In the short term, children may react with shock and surprise at the behaviour, feeling scared, confused, fear, guilt and so on in reaction to the abusive episodes.
They may even react either with anger or compliance, depending on the nature of the child.
“However as they continue in the same situation, it can lead to them developing depression, having anger issues, underperforming at school, disciplinary issues, suicidal thoughts, and detachment from family,” she says, adding that coping mechanisms such as self-harm and substance abuse could be used as a form of escape and relief.
Dr Andrew says parents may not be aware that emotional abuse can have a long lasting impact on their children.
Dr Muhammad Muhsin says the social development of emotionally abused children will be affected after they’ve been exposed to repetitive emotional trauma.
“Emotionally abused children may face problems when interacting with people as they become scared to express their feelings. They also have difficulties in communication because they are afraid if they say the wrong words, they might be further hurt emotionally,” he says.
Beyond the family
Meanwhile, Ho opines that emotional abuse is an issue that concerns not just family members, but the society as a whole.
It happens largely out of broken self control, which is why families and other people should look out for each other and help out when they find a child in difficulty, she notes.
Undertaking parenting skills’ courses to learn more on how to deal with growing children is also highly recommended.
“Families must pay attention to the needs of children, and the larger family should get involved with the activities of children,” says Ho.
While disciplining children is necessary, Dr Muhammad Muhsin says parents need to be aware of the words they use and actions they take.
He says parents have the responsibility of disciplining their children but they must distinguish between nurturing versus abusing.

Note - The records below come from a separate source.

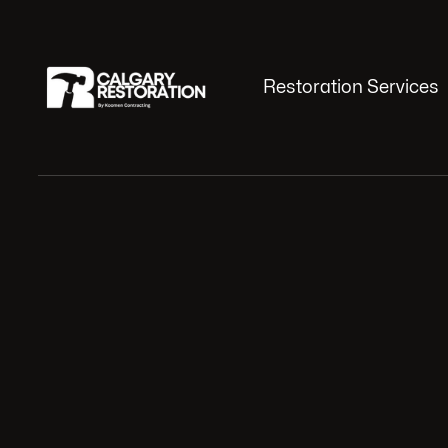
Restoration Services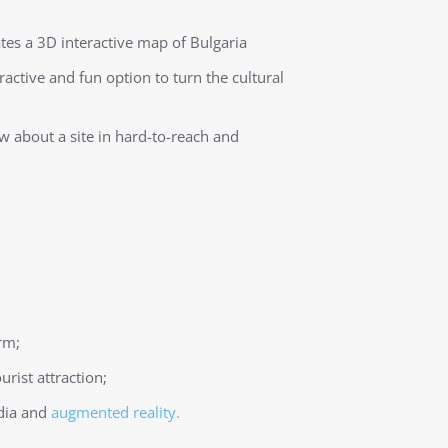
ates a 3D interactive map of Bulgaria
tractive and fun option to turn the cultural
ow about a site in hard-to-reach and
rm;
urist attraction;
edia and
augmented reality.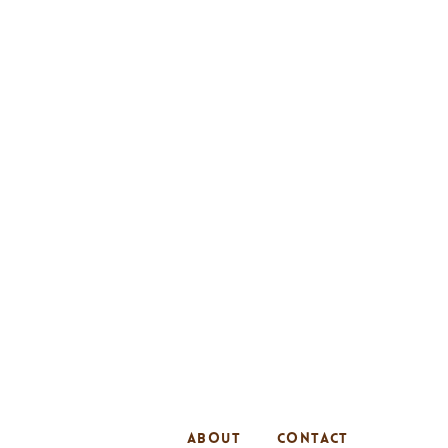
ABOUT
CONTACT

“The hostility shouldn’t cross a certain threshold and the intensity should be very minimal. We should refrain ourselves from using corporal punishment as the first solution,” he says.

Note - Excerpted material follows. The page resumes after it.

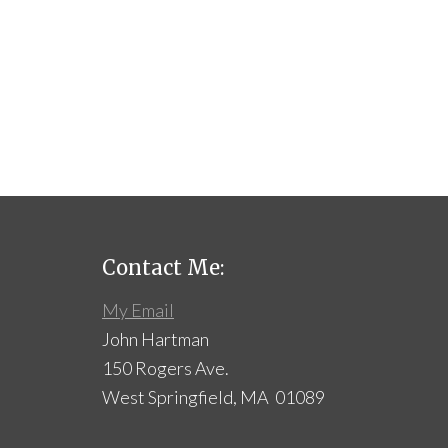
Contact Me:
My Email
John Hartman
150 Rogers Ave.
West Springfield, MA 01089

“Parents, guardians and teachers should update their knowledge on how to best deal with their young using a healthy psychological method,” says Dr Muhammad Muhsin who is a parent himself.
He stresses that parents must listen to children’s concerns and grievances instead of brushing them off, as well as allowing them to make decisions while guiding them along the way.

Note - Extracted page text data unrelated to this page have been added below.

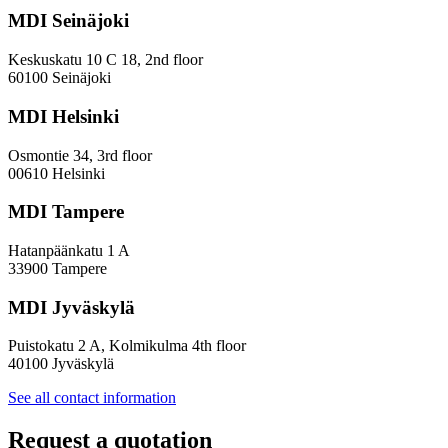
Diversity
MDI Seinäjoki
Paradoxes
in
Innovation
Keskuskatu 10 C 18, 2nd floor
—
60100 Seinäjoki
Towards
a
MDI Helsinki
More
Inclusive
Osmontie 34, 3rd floor
Policy
00610 Helsinki
Design
MDI Tampere
Hatanpäänkatu 1 A
33900 Tampere
MDI Jyväskylä
Puistokatu 2 A, Kolmikulma 4th floor
40100 Jyväskylä
See all contact information
Request a quotation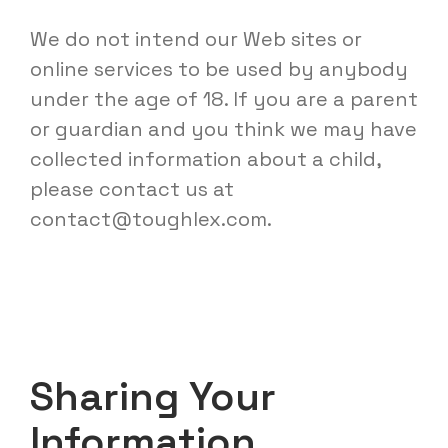
We do not intend our Web sites or
online services to be used by anybody
under the age of 18. If you are a parent
or guardian and you think we may have
collected information about a child,
please contact us at
contact@toughlex.com
.
Sharing Your
Information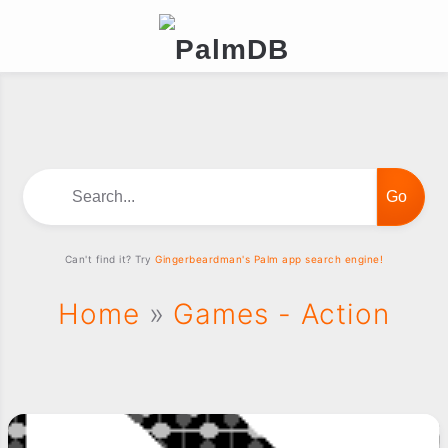
Search...
Can't find it? Try
Gingerbeardman's Palm app search engine!
Home
»
Games - Action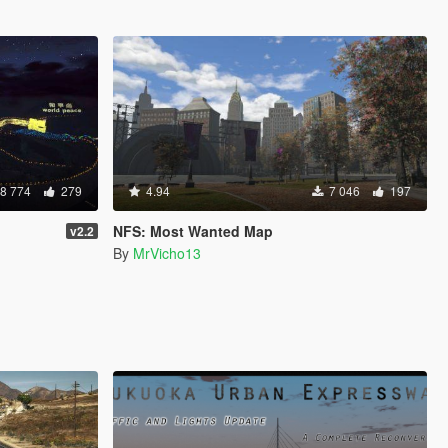
8 774
279
4.94
7 046
197
NFS: Most Wanted Map
v2.2
By
MrVicho13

“Children brought up this way will grow up being able to communicate well with parents and will treat parents as friends, reducing the chances of emotional abuse because there is trust between both parties,” he says, adding that parents must also find a balance between when to parent and when to be a friend.
“If you lose your temper and say something in anger that wasn’t meant to be said, be quick to apologise. It can help restore confidence and trust,” says Ho.
For parents to ensure they do not subconsciously inflict emotional abuse on their offspring, Puveshini says people should learn about themselves first and deal with their personal issues or emotional baggage and decide what kind of parents they want to be and whether or not they want to be parents at all.
Parents can ask themselves if what they are doing is for their child’s best interest or due to their own needs and interest. Just because emotional and psychological abuse does not leave visible scars, it does not make it any less real or relevant, she says, noting that providing children with the basic necessities such as food, shelter, clothes does not equate to being an emotionally fulfilling parent.
“Children need love, understanding, trusting environments to grow,” she stresses.